Value: ⭐⭐⭐⭐ — Advances diffusion samplers from "toys slower than MD" to practical tools capable of resolving reaction surfaces in shorter wall-clock times.

Task	Results
Ala2 (\(\phi,\psi\) as CVs)	Bias gradually pushes sampling from high-occupancy states to low-occupancy states; PMF from bias and weighted samples both highly consistent with long-range reference MD; baseline ASBS completely fails in low-occupancy regions; WT-ASBS converges \(\Delta F\) more accurately than WTMetaD at the same bias factor.
Ala4 (\(\phi_1,\phi_2,\phi_3\) as CVs, 8 modes)	Starting from only 1 mode pre-training, WT-ASBS discovers all 8 modes early in training, exploring much faster than WTMetaD; free energy MAE for 8 states converges within chemical accuracy (1 kcal/mol).
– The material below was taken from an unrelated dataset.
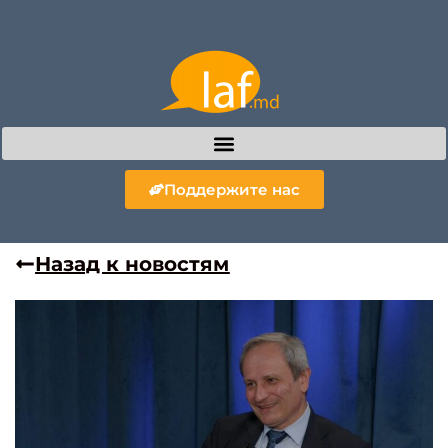
Поддержите нас
Назад к новостям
SN2 Reaction	2-D PMF along two C–Cl bond lengths is symmetric and consistent with WTMetaD; TS location and barrier align with saddle point optimization.
Cycloaddition (Post-TS Bifurcation)	Using contact CVs \(s_1=c_1+c_2+c_3\) (progress) and \(s_2=c_2-c_3\) (product differentiation), 1-D/2-D PMF matches WTMetaD, successfully resolving the two bifurcated product channels.